【夢小説】バレー馬鹿は恋愛下手にも程がある【HQ/影山飛雄】
第8章 六話 開放されたのだが
母親が「焼肉屋は服に臭いが着くから好きではない」と言っていた理由が、今の朔夜には痛い程に理解が出来た。
「油くっさ……」
服にべったりと着いている煙と肉の臭い。
場の空気に流されていたが、肉を中心に焼いているのだから煙が凄かったし、何よりも量が多かったのだ。
それで臭いが移らない訳が無い。洗濯決定か、と諦めて服を洗濯機へと投げ込み、淡い期待で上着のパーカーは無事だろうか、と臭いを確認してみた。
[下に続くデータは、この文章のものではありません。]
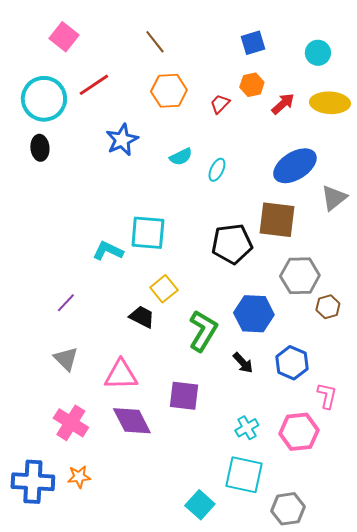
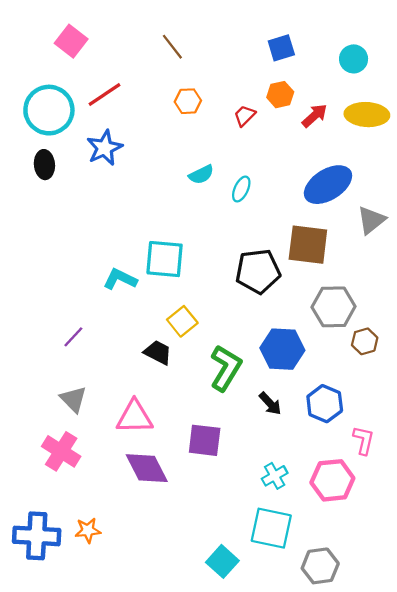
orange hexagon: (169, 91) -> (188, 101), size x0.7
blue star: (122, 140) -> (105, 148), moved
pink cross: (71, 423) -> (61, 451), moved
残念ながらパーカーにもばっちし油臭い臭いが染み付いていた。当たり前だよなぁ、と溜息を漏らしていた所、ふわりと違う匂いが鼻を掠めた。
不快感は特にない、人の匂い。
何となくだが、落ち着く様な匂いの気がする、そんな匂い。
「〜〜 !! 」
匂いの主が誰なのかを認識する前に、パーカーを丸めて乱暴に洗濯機へと投げ付けてしまった。
油の臭いに紛れて匂ったのは間違いなく影山の匂い。
ほんの数十分の満員電車で抱き締められている間に匂いがついてしまった様だ。
小柄とは言わないが、大柄とは残念ながら言えない朔夜の事を、簡単にすっぽりと抱え込めてしまう体格の良さ。
胸板もしっかりとしていたし、腕も太かった気がする。
スポーツマンと言うだけある肉体に抱きしめられるなんて、普通に生活してきたらそうそう無い。
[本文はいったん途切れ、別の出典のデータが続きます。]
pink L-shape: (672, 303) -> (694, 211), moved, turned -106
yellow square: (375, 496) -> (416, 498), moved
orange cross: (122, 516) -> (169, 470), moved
それを今日初めて朔夜は経験したのだと思うと、急に顔が赤くなってしまった。
別に男が苦手な訳じゃないけれど、抱きしめ合う様な関係になった相手はいない。
自分にあんなに真正面から告白された事自体が初めてなのだ。
(落ち着け落ち着け!雰囲気に流されるな!)
ブンブンと首を振り、気持ちを落ち着かせていく。
そもそももう出会う事の無い相手なのだ。あからさまに連絡先を知りたがっている様子をしていたが、全力でスルーをした。
知られているのは名前と学校の最寄り駅の二つだけ。それ以外は特に個人情報を知られていない。
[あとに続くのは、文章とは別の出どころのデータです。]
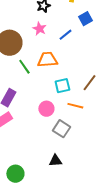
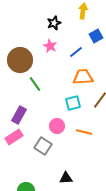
orange trapezoid: (47, 60) -> (83, 77), moved
orange line: (75, 106) -> (84, 132), moved
gray square: (61, 129) -> (43, 146), moved

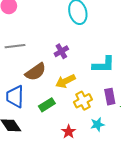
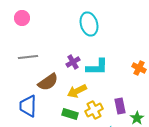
cyan L-shape: (104, 65) -> (97, 67), moved
green rectangle: (47, 105) -> (70, 114), moved, turned 49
最寄り駅が分かっているとしても、朔夜は通学に電車を使っていないから張り込まれた所で出会う訳がない。
そもそも相手はプロの選手であり、一日中駅に張り付くなんて行動は不可能である。だから、もう朔夜は試合観戦に行くつもりはないので、出会う事はないのだ。
影山の要望である試合観戦には答えたのだ。もうそれで十分だろう。